▶ [WHAT YOU HAVE TO DO]: Down to the final line, write out the data below exactly.

▶ [Records from a collection]:

______________________________

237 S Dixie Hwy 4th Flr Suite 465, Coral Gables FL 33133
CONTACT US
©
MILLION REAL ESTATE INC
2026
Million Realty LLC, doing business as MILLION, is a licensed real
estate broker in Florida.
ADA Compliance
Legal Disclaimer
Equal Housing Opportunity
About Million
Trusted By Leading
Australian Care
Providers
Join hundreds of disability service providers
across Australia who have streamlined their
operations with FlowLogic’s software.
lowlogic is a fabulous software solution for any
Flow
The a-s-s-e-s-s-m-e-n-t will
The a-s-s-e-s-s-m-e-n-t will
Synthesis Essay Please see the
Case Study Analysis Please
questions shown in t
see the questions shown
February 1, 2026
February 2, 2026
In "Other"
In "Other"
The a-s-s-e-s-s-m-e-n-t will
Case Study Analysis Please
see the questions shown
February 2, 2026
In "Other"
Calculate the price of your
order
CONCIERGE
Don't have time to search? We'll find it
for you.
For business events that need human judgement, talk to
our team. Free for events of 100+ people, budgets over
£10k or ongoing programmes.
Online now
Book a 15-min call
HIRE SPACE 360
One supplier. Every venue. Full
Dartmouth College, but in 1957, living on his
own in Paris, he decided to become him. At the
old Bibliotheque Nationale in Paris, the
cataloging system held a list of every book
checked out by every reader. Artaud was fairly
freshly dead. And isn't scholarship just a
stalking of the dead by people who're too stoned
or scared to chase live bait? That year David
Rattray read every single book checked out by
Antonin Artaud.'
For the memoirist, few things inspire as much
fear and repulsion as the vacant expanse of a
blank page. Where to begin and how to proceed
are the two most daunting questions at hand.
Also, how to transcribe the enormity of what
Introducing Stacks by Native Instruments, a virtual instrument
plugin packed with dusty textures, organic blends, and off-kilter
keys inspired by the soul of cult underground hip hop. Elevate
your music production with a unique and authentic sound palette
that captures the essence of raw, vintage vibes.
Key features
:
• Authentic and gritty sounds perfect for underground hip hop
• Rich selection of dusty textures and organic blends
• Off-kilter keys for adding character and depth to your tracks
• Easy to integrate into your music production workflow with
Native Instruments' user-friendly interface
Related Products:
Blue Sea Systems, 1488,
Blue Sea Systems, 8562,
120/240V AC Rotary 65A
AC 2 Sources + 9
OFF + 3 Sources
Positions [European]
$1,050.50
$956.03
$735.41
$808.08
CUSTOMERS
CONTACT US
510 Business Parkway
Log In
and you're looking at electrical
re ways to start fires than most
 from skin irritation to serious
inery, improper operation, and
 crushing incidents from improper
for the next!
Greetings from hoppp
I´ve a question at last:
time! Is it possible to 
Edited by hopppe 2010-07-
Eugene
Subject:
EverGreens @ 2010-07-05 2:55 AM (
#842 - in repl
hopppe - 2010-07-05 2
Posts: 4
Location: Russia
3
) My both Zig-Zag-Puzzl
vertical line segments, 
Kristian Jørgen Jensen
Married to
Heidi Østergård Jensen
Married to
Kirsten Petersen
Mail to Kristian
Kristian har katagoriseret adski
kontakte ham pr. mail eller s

______________________________

▶ [EXPECTED OUTPUT]:
237 S Dixie Hwy 4th Flr Suite 465, Coral Gables FL 33133
CONTACT US
©
MILLION REAL ESTATE INC
2026
Million Realty LLC, doing business as MILLION, is a licensed real
estate broker in Florida.
ADA Compliance
Legal Disclaimer
Equal Housing Opportunity
About Million
Trusted By Leading
Australian Care
Providers
Join hundreds of disability service providers
across Australia who have streamlined their
operations with FlowLogic’s software.
lowlogic is a fabulous software solution for any
Flow
The a-s-s-e-s-s-m-e-n-t will
The a-s-s-e-s-s-m-e-n-t will
Synthesis Essay Please see the
Case Study Analysis Please
questions shown in t
see the questions shown
February 1, 2026
February 2, 2026
In "Other"
In "Other"
The a-s-s-e-s-s-m-e-n-t will
Case Study Analysis Please
see the questions shown
February 2, 2026
In "Other"
Calculate the price of your
order
CONCIERGE
Don't have time to search? We'll find it
for you.
For business events that need human judgement, talk to
our team. Free for events of 100+ people, budgets over
£10k or ongoing programmes.
Online now
Book a 15-min call
HIRE SPACE 360
One supplier. Every venue. Full
Dartmouth College, but in 1957, living on his
own in Paris, he decided to become him. At the
old Bibliotheque Nationale in Paris, the
cataloging system held a list of every book
checked out by every reader. Artaud was fairly
freshly dead. And isn't scholarship just a
stalking of the dead by people who're too stoned
or scared to chase live bait? That year David
Rattray read every single book checked out by
Antonin Artaud.'
For the memoirist, few things inspire as much
fear and repulsion as the vacant expanse of a
blank page. Where to begin and how to proceed
are the two most daunting questions at hand.
Also, how to transcribe the enormity of what
Introducing Stacks by Native Instruments, a virtual instrument
plugin packed with dusty textures, organic blends, and off-kilter
keys inspired by the soul of cult underground hip hop. Elevate
your music production with a unique and authentic sound palette
that captures the essence of raw, vintage vibes.
Key features
:
• Authentic and gritty sounds perfect for underground hip hop
• Rich selection of dusty textures and organic blends
• Off-kilter keys for adding character and depth to your tracks
• Easy to integrate into your music production workflow with
Native Instruments' user-friendly interface
Related Products:
Blue Sea Systems, 1488,
Blue Sea Systems, 8562,
120/240V AC Rotary 65A
AC 2 Sources + 9
OFF + 3 Sources
Positions [European]
$1,050.50
$956.03
$735.41
$808.08
CUSTOMERS
CONTACT US
510 Business Parkway
Log In
and you're looking at electrical
re ways to start fires than most
 from skin irritation to serious
inery, improper operation, and
 crushing incidents from improper
for the next!
Greetings from hoppp
I´ve a question at last:
time! Is it possible to 
Edited by hopppe 2010-07-
Eugene
Subject:
EverGreens @ 2010-07-05 2:55 AM (
#842 - in repl
hopppe - 2010-07-05 2
Posts: 4
Location: Russia
3
) My both Zig-Zag-Puzzl
vertical line segments, 
Kristian Jørgen Jensen
Married to
Heidi Østergård Jensen
Married to
Kirsten Petersen
Mail to Kristian
Kristian har katagoriseret adski
kontakte ham pr. mail eller s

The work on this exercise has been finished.